A dívida do Corinthians com Memphis Depay pode aumentar ainda mais após a decisão do clube de não renovar com o atacante. Segundo o GE, o entendimento do staff do jogador é de que existem elementos para cobrar o valor total do novo contrato que não foi assinado, além da dívida do vínculo anterior, o que poderia elevar a cobrança para R$ 180 milhões.
Diante desse cenário, o Somos Fanáticos Brasil conversou com exclusividade com o advogado Dr. Guilherme Pacheco, sócio da Fernandes Pacheco Sociedade de Advogados, para entender se as tratativas realizadas entre as partes podem gerar novas obrigações ao clube do Parque São Jorge.
Segundo Guilherme Pacheco, a assinatura é determinante para a efetivação do contrato, mas as partes ainda precisam respeitar princípios durante as tratativas. Para Memphis alegar uma expectativa legítima de renovação, “seria necessário demonstrar que as tratativas estavam realmente avançadas, com os principais pontos definidos e manifestações concretas do clube indicando que a renovação ocorreria”, afirmou o advogado.
A realização de exames médicos também podem ter importância na análise do caso, mas não determinam, isoladamente, a existência de uma obrigação. “Estas etapas podem servir como provas importantes, mas não são suficientes isoladamente”, explicou Pacheco. Para ele, “a Justiça analisaria o conjunto das negociações, especialmente se o Corinthians criou uma confiança concreta de que o contrato seria renovado e depois rompeu as tratativas”.
Memphis pode ser indenizado por perder outras oportunidades?
Outro ponto levantado na entrevista envolve a possibilidade de Memphis ter deixado de lado outras propostas por acreditar que permaneceria no Corinthians. Para Guilherme Pacheco, existe possibilidade de indenização, mas seria necessário comprovar a relação direta entre a conduta do clube e o prejuízo sofrido pelo jogador.
Nesse cenário, o advogado cita a chamada perda de uma chance, reconhecida pelo Superior Tribunal de Justiça (STJ). “Ele precisaria comprovar que existiam propostas ou oportunidades reais, que abriu mão delas por acreditar na renovação e que essa decisão decorreu diretamente da conduta do clube”, afirmou.

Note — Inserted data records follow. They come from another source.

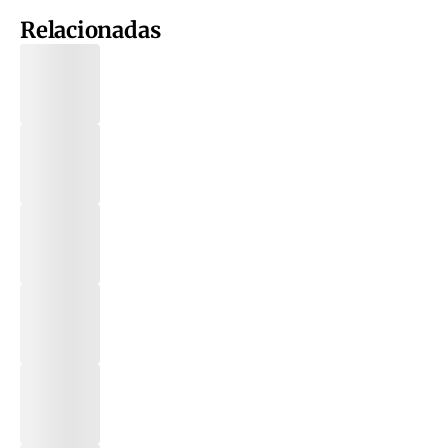
Relacionadas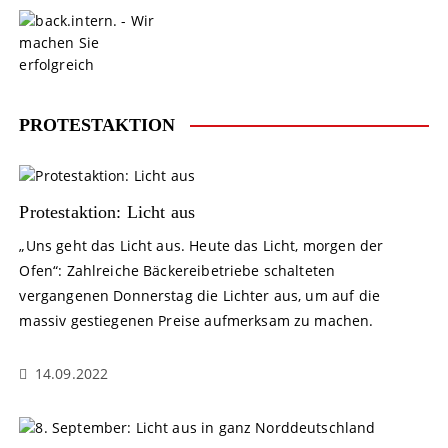
S
k
i
p
t
o
PROTESTAKTION
c
o
n
t
Protestaktion: Licht aus
e
„Uns geht das Licht aus. Heute das Licht, morgen der
n
Ofen“: Zahlreiche Bäckereibetriebe schalteten
t
vergangenen Donnerstag die Lichter aus, um auf die
massiv gestiegenen Preise aufmerksam zu machen.
14.09.2022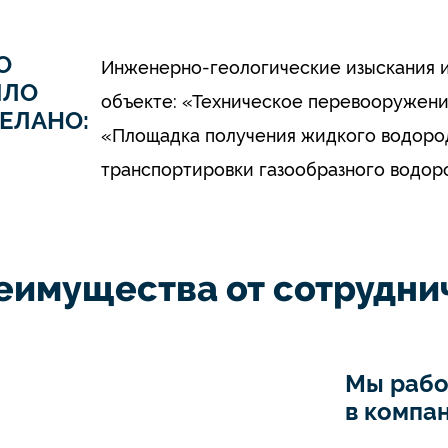
О
Инженерно-геологические изыскания и
ЫЛО
объекте: «Техническое перевооружени
ЕЛАНО:
«Площадка получения жидкого водород
транспортировки газообразного водор
еимущества от сотруднич
Мы рабо
в компан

A minuta do novo contrato também pode entrar na análise, especialmente diante da possível cláusula rescisória de US$ 20 milhões (R$ 103 milhões na cotação atual). No entanto, o documento não assinado não teria automaticamente a mesma força de um contrato vigente. “A minuta, porém, pode servir como prova do estágio das negociações e das condições que estavam sendo discutidas”, explicou Pacheco.
Decisão pode gerar um pedido de impeachment?
A reviravolta na negociação também provocou questionamentos entre torcedores, principalmente após a decisão do presidente Osmar Stábile de não renovar com Memphis. No entanto, uma decisão administrativa considerada equivocada não configura, por si só, motivo para destituição.
Segundo Guilherme Pacheco, seria necessário comprovar uma conduta de maior gravidade para que a decisão pudesse fundamentar um processo. “Seria necessário demonstrar uma conduta mais grave, como violação do Estatuto, gestão irregular ou temerária, ou uma decisão que tenha provocado ou exposto o clube a prejuízo relevante e injustificável”.
Além disso, um eventual processo precisaria seguir as regras internas do Corinthians. “Qualquer processo de destituição deve respeitar o procedimento previsto no Estatuto do Corinthians e assegurar o direito de defesa do dirigente”, completou o advogado.